China Daily | Updated: 2017-04-18 07:37

Rules to curb campus lending all bark, no bite

An employee counts yuan banknotes at a bank in Huaibei, Anhui province, June 22, 2010. [Photo/Agencies]

THAT A COLLEGE student in Xiamen, East China's Fujian province, committed suicide recently because of the threats she received from lenders when she was unable to pay 570,000 yuan ($83,000) she owed, exposes the lack of supervision over the campus loan industry. Beijing News comments:

Based on her social media posts, the 20-year-old was clearly suffering from extreme anxiety in the last week of her life. The constant harassment from her creditors and her parents' indifference to her plight made her desperate.

The young woman was responsible for her own decisions, yet it is the authorities' responsibility to ensure young people are not preyed upon by the unscrupulous.

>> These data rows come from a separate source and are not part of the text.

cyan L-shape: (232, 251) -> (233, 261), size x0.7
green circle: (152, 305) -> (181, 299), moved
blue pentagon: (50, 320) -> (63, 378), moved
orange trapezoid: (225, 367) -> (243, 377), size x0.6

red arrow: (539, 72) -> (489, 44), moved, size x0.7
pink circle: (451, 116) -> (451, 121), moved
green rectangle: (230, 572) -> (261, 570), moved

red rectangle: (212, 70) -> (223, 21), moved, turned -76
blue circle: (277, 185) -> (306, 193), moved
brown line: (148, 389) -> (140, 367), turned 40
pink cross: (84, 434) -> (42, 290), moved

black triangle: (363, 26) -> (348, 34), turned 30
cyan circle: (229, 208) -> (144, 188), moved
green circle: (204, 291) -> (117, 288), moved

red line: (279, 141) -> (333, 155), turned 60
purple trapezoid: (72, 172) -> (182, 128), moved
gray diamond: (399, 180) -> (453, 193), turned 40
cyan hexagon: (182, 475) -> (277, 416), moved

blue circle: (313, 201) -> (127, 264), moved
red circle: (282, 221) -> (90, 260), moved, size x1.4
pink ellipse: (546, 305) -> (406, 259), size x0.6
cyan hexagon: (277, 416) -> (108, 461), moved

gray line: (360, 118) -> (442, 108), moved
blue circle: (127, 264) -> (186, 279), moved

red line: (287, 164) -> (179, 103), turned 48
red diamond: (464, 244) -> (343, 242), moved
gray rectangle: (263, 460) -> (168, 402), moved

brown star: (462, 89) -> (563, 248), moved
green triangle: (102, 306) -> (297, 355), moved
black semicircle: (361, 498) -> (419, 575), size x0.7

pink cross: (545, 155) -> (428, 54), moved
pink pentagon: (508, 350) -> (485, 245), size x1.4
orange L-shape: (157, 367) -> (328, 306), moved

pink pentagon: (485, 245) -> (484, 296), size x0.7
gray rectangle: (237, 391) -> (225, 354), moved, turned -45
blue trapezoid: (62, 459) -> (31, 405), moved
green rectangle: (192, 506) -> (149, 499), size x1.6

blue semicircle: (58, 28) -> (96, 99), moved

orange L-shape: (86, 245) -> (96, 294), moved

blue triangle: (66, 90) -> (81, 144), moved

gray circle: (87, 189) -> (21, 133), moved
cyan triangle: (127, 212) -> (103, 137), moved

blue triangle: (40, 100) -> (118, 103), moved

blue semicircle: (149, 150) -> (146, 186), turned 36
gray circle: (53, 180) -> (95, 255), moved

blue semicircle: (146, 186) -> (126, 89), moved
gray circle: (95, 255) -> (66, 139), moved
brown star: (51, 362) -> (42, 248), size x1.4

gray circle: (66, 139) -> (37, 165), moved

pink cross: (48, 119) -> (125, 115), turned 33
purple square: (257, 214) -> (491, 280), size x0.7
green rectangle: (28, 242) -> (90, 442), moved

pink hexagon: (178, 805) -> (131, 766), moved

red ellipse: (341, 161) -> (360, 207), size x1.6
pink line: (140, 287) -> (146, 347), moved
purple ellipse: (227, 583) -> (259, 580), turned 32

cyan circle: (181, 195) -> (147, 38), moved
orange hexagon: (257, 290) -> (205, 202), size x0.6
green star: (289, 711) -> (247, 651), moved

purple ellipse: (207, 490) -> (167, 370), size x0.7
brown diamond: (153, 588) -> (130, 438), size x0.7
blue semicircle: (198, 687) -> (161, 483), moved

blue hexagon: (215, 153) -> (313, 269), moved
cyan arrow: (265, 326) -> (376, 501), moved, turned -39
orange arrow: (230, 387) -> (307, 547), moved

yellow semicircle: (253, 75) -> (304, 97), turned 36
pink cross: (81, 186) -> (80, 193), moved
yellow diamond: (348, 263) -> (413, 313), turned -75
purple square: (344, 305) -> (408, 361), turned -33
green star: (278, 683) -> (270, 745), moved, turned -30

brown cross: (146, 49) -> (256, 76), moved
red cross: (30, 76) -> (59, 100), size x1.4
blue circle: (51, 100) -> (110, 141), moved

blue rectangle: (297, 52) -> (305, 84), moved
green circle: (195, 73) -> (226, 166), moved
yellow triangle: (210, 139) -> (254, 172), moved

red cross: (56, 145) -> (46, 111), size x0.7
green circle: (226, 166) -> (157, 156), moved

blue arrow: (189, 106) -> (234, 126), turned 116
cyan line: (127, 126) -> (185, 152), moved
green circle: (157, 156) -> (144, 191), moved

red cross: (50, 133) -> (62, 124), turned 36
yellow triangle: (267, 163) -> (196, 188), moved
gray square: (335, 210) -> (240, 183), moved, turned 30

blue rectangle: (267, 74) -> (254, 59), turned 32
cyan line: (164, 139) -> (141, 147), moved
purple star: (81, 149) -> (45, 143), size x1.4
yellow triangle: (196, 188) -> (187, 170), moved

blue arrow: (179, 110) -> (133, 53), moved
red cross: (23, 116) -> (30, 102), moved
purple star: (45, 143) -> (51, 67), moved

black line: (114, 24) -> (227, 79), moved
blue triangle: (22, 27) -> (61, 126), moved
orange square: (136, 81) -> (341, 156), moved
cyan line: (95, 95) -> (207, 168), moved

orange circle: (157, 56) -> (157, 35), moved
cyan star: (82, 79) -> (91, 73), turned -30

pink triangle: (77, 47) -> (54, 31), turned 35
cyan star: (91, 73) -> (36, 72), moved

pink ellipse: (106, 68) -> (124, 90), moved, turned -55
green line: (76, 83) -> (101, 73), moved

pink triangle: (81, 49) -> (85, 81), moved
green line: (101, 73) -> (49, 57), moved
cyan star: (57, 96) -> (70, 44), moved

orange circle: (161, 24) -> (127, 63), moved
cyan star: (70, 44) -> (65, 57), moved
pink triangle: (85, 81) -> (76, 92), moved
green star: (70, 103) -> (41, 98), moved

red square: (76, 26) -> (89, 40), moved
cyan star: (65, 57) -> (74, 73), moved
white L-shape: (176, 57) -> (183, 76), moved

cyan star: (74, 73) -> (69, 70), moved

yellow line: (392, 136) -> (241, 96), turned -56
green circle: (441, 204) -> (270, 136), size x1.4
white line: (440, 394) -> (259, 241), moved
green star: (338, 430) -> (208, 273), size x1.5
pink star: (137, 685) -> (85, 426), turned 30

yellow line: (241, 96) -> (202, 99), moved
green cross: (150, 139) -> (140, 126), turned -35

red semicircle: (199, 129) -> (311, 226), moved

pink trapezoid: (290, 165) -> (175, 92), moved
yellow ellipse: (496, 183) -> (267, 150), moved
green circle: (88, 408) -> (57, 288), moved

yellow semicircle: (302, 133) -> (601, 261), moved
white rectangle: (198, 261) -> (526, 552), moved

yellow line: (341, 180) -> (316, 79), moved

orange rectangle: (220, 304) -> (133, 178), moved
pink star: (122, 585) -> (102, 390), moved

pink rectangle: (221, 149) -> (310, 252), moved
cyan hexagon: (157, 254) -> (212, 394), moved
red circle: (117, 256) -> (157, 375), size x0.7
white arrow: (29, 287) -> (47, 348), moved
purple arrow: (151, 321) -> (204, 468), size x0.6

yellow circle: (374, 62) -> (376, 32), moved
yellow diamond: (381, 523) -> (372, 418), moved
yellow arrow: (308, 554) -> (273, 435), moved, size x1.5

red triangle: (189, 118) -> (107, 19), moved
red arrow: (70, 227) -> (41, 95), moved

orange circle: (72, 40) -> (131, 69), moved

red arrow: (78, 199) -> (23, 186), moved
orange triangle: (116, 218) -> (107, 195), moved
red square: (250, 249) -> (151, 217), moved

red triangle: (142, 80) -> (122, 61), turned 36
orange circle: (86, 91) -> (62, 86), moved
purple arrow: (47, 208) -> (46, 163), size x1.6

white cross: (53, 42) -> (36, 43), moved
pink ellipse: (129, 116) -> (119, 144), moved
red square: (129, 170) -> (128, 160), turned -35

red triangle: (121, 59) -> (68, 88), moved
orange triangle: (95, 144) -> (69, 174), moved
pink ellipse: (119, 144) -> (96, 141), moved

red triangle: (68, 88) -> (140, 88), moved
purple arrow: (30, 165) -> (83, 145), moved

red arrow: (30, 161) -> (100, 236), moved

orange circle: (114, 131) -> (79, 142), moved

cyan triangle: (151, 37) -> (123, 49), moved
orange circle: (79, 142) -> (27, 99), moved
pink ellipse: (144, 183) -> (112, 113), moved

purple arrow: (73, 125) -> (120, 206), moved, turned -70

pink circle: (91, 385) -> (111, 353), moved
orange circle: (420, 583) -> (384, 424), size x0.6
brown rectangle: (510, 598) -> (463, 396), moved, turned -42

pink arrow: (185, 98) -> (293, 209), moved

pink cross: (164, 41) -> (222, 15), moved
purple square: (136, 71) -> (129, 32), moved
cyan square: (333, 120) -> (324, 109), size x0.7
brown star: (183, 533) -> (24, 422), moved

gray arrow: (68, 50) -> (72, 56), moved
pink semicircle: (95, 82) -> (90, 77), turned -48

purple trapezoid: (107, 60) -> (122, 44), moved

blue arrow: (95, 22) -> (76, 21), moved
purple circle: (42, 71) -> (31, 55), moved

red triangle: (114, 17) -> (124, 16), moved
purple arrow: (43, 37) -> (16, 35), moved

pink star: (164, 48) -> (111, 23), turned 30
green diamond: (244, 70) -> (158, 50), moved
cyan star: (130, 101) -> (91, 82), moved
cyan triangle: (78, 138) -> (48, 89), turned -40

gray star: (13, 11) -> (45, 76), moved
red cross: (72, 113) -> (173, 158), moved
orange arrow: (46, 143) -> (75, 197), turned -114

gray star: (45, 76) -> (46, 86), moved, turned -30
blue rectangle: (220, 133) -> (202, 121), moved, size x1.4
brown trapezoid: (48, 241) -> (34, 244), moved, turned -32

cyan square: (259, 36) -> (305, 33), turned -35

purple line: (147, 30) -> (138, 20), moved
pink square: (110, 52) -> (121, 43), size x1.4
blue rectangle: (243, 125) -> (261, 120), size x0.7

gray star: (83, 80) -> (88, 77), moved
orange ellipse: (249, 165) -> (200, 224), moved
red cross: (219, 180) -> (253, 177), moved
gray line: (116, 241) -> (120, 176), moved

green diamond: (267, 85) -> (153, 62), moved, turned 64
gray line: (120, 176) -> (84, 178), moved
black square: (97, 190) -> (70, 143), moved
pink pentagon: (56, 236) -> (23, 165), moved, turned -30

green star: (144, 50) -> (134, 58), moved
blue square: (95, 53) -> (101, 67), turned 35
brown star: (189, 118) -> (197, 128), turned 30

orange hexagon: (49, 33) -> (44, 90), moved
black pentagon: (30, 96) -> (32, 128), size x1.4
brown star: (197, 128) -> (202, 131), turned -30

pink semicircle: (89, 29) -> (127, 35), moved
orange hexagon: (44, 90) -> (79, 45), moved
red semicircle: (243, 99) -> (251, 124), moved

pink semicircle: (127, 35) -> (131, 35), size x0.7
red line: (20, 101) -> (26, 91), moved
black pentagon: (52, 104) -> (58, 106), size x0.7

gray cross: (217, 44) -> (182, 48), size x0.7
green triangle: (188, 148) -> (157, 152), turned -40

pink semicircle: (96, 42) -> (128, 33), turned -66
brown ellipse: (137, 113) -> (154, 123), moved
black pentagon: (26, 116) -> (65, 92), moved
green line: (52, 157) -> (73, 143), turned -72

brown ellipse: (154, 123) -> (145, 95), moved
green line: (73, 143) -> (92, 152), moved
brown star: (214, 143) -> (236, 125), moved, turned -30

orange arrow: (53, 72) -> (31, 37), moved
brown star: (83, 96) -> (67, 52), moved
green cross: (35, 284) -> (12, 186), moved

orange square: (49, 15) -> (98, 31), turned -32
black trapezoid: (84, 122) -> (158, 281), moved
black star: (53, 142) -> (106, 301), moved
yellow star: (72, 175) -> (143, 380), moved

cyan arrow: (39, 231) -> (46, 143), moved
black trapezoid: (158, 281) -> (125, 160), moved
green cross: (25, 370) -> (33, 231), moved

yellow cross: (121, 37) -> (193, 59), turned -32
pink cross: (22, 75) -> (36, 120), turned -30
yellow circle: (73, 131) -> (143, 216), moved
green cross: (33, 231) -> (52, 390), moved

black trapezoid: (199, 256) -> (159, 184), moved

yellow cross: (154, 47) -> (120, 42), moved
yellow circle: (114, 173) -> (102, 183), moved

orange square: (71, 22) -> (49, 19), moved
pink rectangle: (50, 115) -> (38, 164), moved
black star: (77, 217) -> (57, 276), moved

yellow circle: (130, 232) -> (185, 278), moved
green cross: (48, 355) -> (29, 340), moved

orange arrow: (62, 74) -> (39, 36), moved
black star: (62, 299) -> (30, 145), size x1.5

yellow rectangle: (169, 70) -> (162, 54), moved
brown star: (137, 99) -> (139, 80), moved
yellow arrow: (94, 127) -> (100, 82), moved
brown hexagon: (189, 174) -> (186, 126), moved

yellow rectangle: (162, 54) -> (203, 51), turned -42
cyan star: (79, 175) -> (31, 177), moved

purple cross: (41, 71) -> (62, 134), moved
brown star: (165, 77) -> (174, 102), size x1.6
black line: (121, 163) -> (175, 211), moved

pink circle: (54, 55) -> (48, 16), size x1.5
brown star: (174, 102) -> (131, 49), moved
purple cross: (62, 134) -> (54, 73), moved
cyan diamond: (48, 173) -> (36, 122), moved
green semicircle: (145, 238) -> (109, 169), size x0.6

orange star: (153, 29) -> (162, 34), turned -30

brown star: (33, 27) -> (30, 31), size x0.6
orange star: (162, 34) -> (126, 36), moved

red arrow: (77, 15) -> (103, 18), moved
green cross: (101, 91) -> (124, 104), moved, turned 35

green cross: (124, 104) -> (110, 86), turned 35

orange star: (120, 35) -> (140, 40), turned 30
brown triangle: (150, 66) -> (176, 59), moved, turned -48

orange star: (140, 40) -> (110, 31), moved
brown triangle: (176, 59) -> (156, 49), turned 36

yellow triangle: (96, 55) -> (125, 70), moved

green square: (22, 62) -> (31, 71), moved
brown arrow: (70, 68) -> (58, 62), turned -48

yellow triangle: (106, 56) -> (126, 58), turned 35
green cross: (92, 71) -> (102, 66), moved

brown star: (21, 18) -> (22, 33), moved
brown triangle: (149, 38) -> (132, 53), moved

The providers of loans to students have proliferated in recent years as many young people lack the basic financial literacy to see through the potential risks and traps behind what appears to be easy money.

To hook the young fish, the lenders intentionally lower the threshold for a loan-a nude photo of the female borrower, for instance, has become a popular form of collateral and they hide the accumulated interest involved. Once the students are unable to repay their first debt, many of them resort to raising new debt from the other loan sharks to repay it, leading to a vicious cycle.

Even if the banking regulatory authority issued a regulation last week aimed at preventing the internet debt and credit agencies from preying upon students, the regulation remains toothless and is unlikely to deter those who profit from campus lending.